The input csv file looks like follows:
C1 C2 C3
apple BANANA Mango
pear PineApple StRaWbeRRy
I want to turn all the data into lower case and output a new csv file that looks like:
C1 C2 C3
apple banana mango
pear pineapple strawberry
So far I can iterate through the input csv file and turn all the values into lower case but I don't know how to rewrite it back into a csv file in that format. The code I have is:
def clean (input)
aList = []
file = open(input, "r")
reader = csv.reader(file, delimiter = ',')
next(reader, None) # Skip the header but I want to preserve it in the output csv file
for row in reader:
for col in row:
aList.append(col.lower())
So now I have a list with all the lowercase data, how do I rewrite it back into a csv file of the same format (same number of rows and columns) as the input including the header row that I skipped in the code.
Upvotes: 4
Views: 75085
Reputation: 11776
Pandas way:
Read the file using pandas and get the dataframe. Then you can simply use lower()
import pandas as pd
def conversion(text):
return text.lower()
df = pd.read_csv(file_path)
df[column_name] = df[column_name].map(conversion)
Or even a single liner:
df[column_name] = df[column_name].apply(lambda x: x.lower()) # If you have nan or other non-string values, you may need to convert x to string first like str(x).lower()

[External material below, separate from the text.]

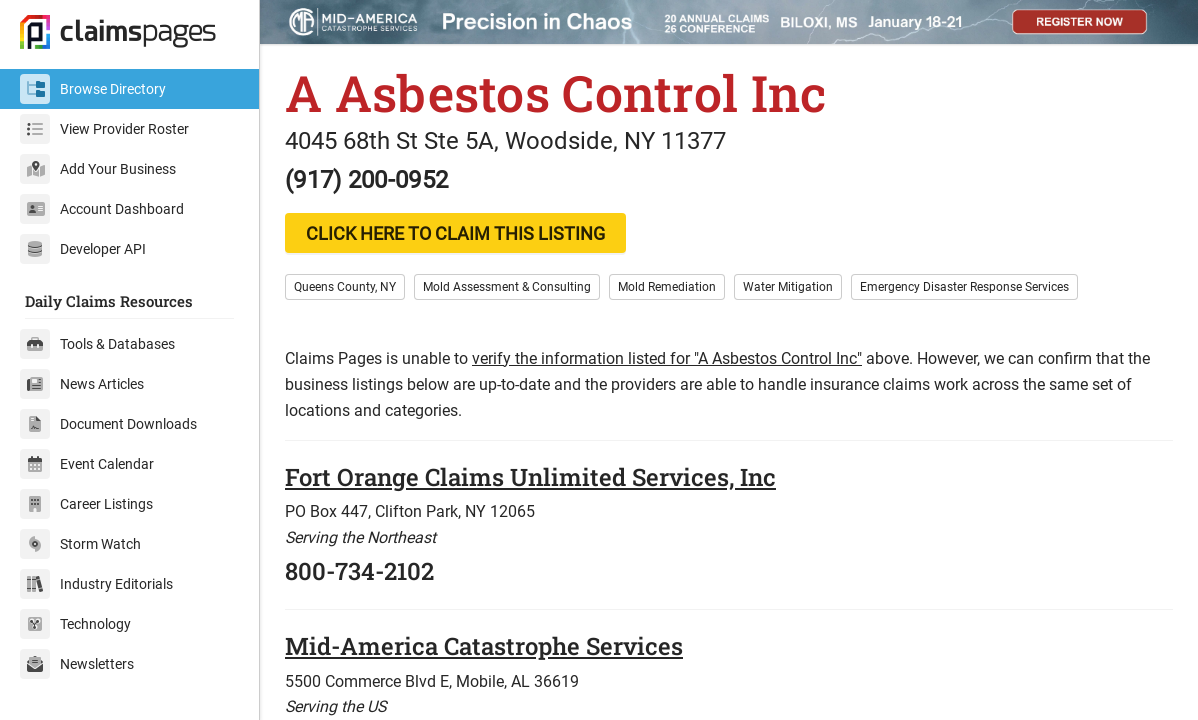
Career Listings (86, 504)
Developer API (83, 249)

Then you can save it using to_csv function
Upvotes: 11
Reputation: 4992
the easiest way that i found is as follows
let the initial CSV
file name be test.csv
with open('test.csv','r') as f:
with open('cleaned.csv','w') as ff:
ff.write(f.readline())
ff.write(f.read().lower())
the above code will create a new csv with all lower case
Upvotes: 0
Reputation: 5388
If you want to use csv module for all then use following code snippet.
import os
import csv
def clean(input):
tmpFile = "tmp.csv"
with open(input, "r") as file, open(tmpFile, "w") as outFile:
reader = csv.reader(file, delimiter=',')
writer = csv.writer(outFile, delimiter=',')
header = next(reader)
writer.writerow(header)
for row in reader:
colValues = []
for col in row:
colValues.append(col.lower())
writer.writerow(colValues)
os.rename(tmpFile, input)
Upvotes: 3
Reputation: 2637
If all you want to do is change the case of the data and preserve everything else you might be best to skip the csv module and just use a straight file eg:
# Open both files
with open("infile.csv") as f_in, open("outfile.csv", 'w') as f_out:
# Write header unchanged
header = f_in.readline()
f_out.write(header)
# Transform the rest of the lines
for line in f_in:
f_out.write(line.lower())
Upvotes: 5